The maids nodded in agreement.
“Now, I'm sure you have things that need tending to upstairs, like shaking your ink that's set in the chimney? And we'd best get started on dinner. There will be plenty more to do tomorrow.” Cook patted Chloe on the back as Chloe hung up her apron. “As for tonight, I sure hope you're hungry. We're making stewed hare and partridges for dinner!”
 
 
O
n Saturday evening, after two full days of alternating between the riding field and the kitchen, Chloe collapsed in a settee in the parlor, wondering if massages had been discovered yet or not.
She'd gained ten more Accomplishment Points for riding, but the others had gained fifteen for more advanced riding and découpaging a box while she was in the kitchen.
“No rest for the weary, Miss Parker.” Mrs. Crescent clapped and Fifi barked.
“I shook my ink vial three times today, Mrs. Crescent.”
“No, no, it's not that.”
“What, then? Darning a footman's stockings? Trimming Lady Grace's pantalets?”
Mrs. Crescent motioned her to get up. “Come here, dear, and you will see.” She led Chloe to the drawing room, a footman opened the doors, and at first, all Chloe saw was the candlelight.
Sebastian rose from a high-backed chair near the fireplace, stepped over to her, and bowed.
Chloe wondered if she still smelled of mincemeat from the kitchen. She curtsied.
“Mr. Wrightman is here to take your silhouette.”

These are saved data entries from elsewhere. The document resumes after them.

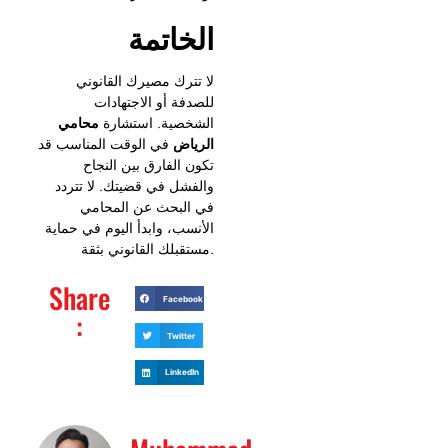
الخاتمة
لا تترك مصيرك القانوني
للصدفة أو الاجتهادات
الشخصية. استشارة
محامي
الرياض
في الوقت المناسب قد
تكون الفارق بين النجاح
والفشل في قضيتك. لا تتردد
في البحث عن المحامي
الأنسب، وابدأ اليوم في حماية
مستقبلك القانوني بثقة.
Share
Facebook
:
Twitter
LinkedIn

“Only if Miss Parker wishes me to,” he said.
If he only knew her wishes! “Yes, yes of course,” Chloe said.
A candle burned in front of a large piece of paper attached to the wall and Mr. Wrightman escorted Chloe to the chair turned sideways in front of it. Chloe sat down, her back straight, thanks to the busk. He picked up a stick of charcoal.
Mrs. Crescent and Fifi sat on the far end of the drawing room, out of earshot, but not out of sight.
Mr. Wrightman put his hands on her head, then her shoulders, adjusting her until he achieved the desired effect, that effect being her whole body going aflutter.
“This may be a challenge for you, Miss Parker, as you cannot talk while I'm tracing your shadow.”
Chloe smirked. “I can accept that challenge.”
He started to trace. “Consequently, you'll simply have to listen. I must say, Mrs. Crescent is quite the taskmaster.”
Chloe's eyes, not her head, turned toward Mrs. Crescent, who merely turned another page in her book and continued to pet Fifi.
“Ah, there, she can't hear me, so I can say what I came here to say.”
Chloe couldn't imagine what that would be.
“You must know, Miss Parker, that I know significantly more about you than you know about me, and this puts me at a great advantage. I can confidently say we are ideally matched. Not only was I privy to your audition video, but to all the transcripts of your interviews with our producers.”